The power of optimism pdf#

We couldn't find anything that was right on the mark, so we set out to make our own measure for dispositional optimism using a self-report questionnaire ( PDF of updated version).

the power of optimism

Once we knew what we wanted to study, we looked around the literature to see if there was a scale that assessed dispositional optimism that was consistent with how we viewed the construct. What were your goals? Was there a research gap you were hoping to fill back then? And voila! We found ourselves interested in dispositional optimism, which we define as the general expectation that good, versus bad, things will happen across important life domains. This confluence of events started us thinking about expectancies in a broader way that might be more reflective of stable expectancies for positive or negative things to occur. Our formal area of study in graduate school was also personality, and I started to hear the voice of my advisor, Arnie Buss, in my head gently pushing us to do what it was that we had been trained to do. A number of our colleagues in health psychology - my wife, Karen Matthews, included - urged or maybe even challenged us to consider applying some of our ideas to real-world settings, particularly those that might be relevant to well-being. We weren't interested in snakes or phobias per se but in how these expectations drove behaviors.Īt some point in the early 1980s, things changed. For example, we studied snake phobics who approached a boa constrictor in a cage. We focused on specific situations manipulated in controlled experimental contexts to validate our ideas.

the power of optimism

Initially, we considered outcome expectancies in a very circumscribed way. We thought these expectancies played a role in the nature of the affect that was experienced and the person's subsequent behavior. The idea was, and still is, that when people encounter difficulties doing what it is that they intend to do, some sort of mental calculation takes place that results in the generation of an outcome expectancy - the person's subjective assessment of the likelihood that he or she will succeed.

The power of optimism how to#

We were trying to understand how to think about goal-directed behavior, and expectancies were an important part of our approach. He also assesses why their optimism scale was an instant hit in the scientific community, how their findings have been adapted by other researchers, and the future of our understanding of hope and well-being.Ĭhuck Carver from the University of Miami and I were doing research on human motivation. In the Q&A below, Scheier reflects on his influential work with Carver and shares how their humble study on human motivation ultimately inspired countless studies on mind-body interactions. After the paper, scientists had a method for seriously studying the healing powers of positive thinking.
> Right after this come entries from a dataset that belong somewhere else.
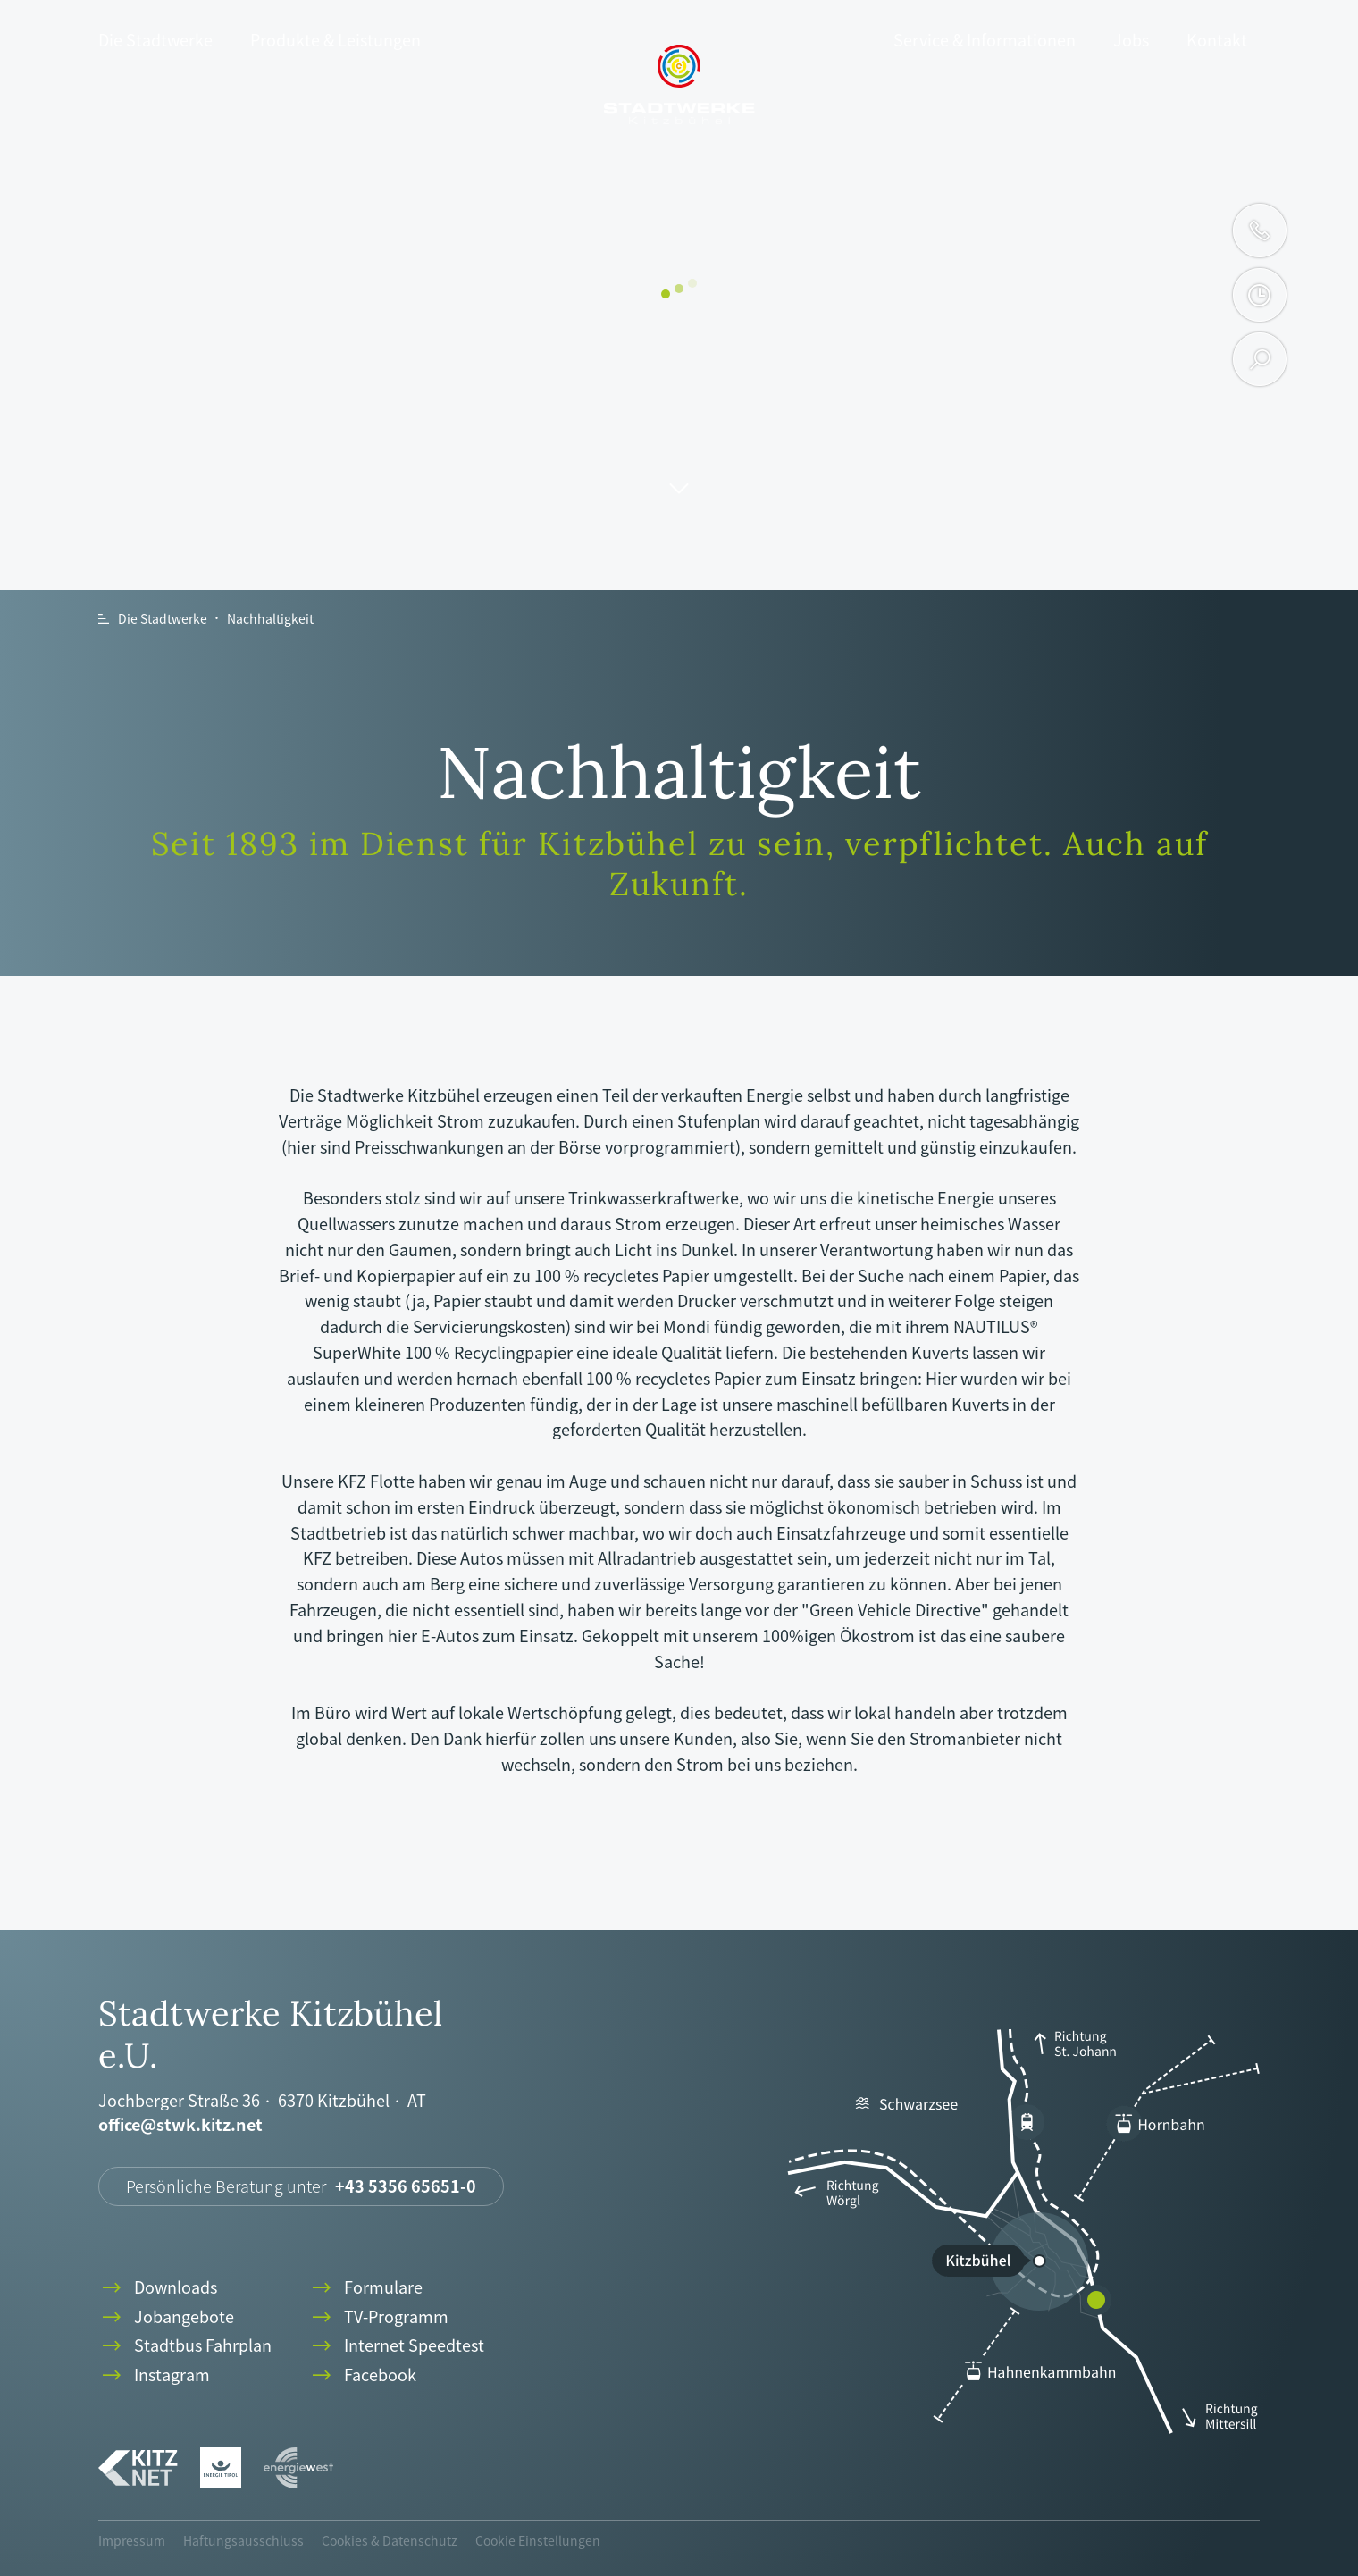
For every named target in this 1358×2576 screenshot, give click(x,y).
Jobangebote (166, 2317)
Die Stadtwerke (155, 40)
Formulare (365, 2288)
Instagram (154, 2375)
Just as importantly, by testing the effect of a personality variable on a person's physical health, Scheier and Carver helped bridge the gap between the worlds of psychology and biology.

the power of optimism

Researchers immediately embraced the simple hopefulness test they included in the paper and their work has now been cited in at least 3,145 other published works. Carver's published their seminal study, "Optimism, Coping, and Health: Assessment and Implications of Generalized Outcome Expectancies" in Health Psychology. Oddly enough, three decades ago, the outlook for research on optimism didn't look very good. In just the last year, hundreds of academic papers have been published studying the health effects of expecting good things to happen, which researchers call "dispositional optimism." They've linked this positive outlook on life to everything from decreased feelings of loneliness to increased pain tolerance.